The great thing about being your own primary user is that you are the start and end point for this information. You don’t have to go far to figure these things out.
DEFINE
Now that we have determined what the general problem is and its surrounding factors, it is time to narrow things down. There are many factors that might have led to that rushed feeling you get every morning. You may not need to solve all of them, and big changes can often be jarring and lead to lower adoption rates (meaning you are less likely to use your new solution and stick to it).
This is the time to take all that data and information you gathered. We are going to use it to solidify the actionable steps that we can take to solve our morning rush problem.

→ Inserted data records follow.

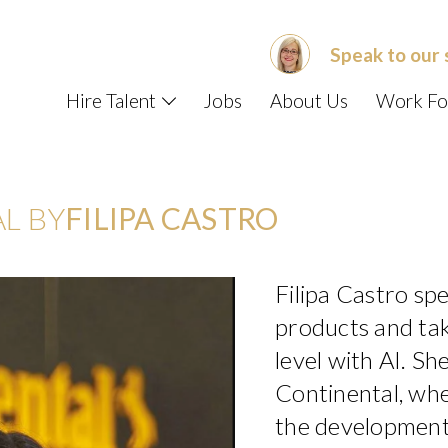
Speak to our 
Hire Talent
Jobs
About Us
Work Fo
L BY
FILIPA CASTRO
Filipa Castro spec
products and tak
level with AI. She
Continental, whe
the development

Look for connections: Do any of the tasks or decisions you need to make relate to each other in some way? Maybe they are all the things you need to do for your children or maybe it revolves around not having what you need when you need it. By putting them in buckets together, you can see patterns that expose the reasons behind your stressful mornings. For this example, we are going to look at some possible reasons you may feel rushed in the morning: you hit the snooze alarm and oversleep, you have to pack lunch and don’t have anything prepped, you forgot about that report that you needed for that meeting today, you have no idea what to wear, you did not sleep well last night and the coffee is not kicking in. Here are some of the groupings using these factors:
Preparation Bucket: packing lunch, choosing an outfit, and knowing what you need for work.
Sleep Quality Bucket: the snooze alarm and not sleeping well.
Must Do Bucket: Tasks with no backup plan, wearing clothes has no other option but buying your lunch can be an alternative to packing one.
Prioritize: Now that you have organized all the information around the problem, you can size up the most logical place to start. People prioritize differently. You might want to start with the easiest path or maybe you want to make the biggest impact right away. There is no wrong answer. Remember, if it doesn’t work, you can always go back to these insights and go down another path.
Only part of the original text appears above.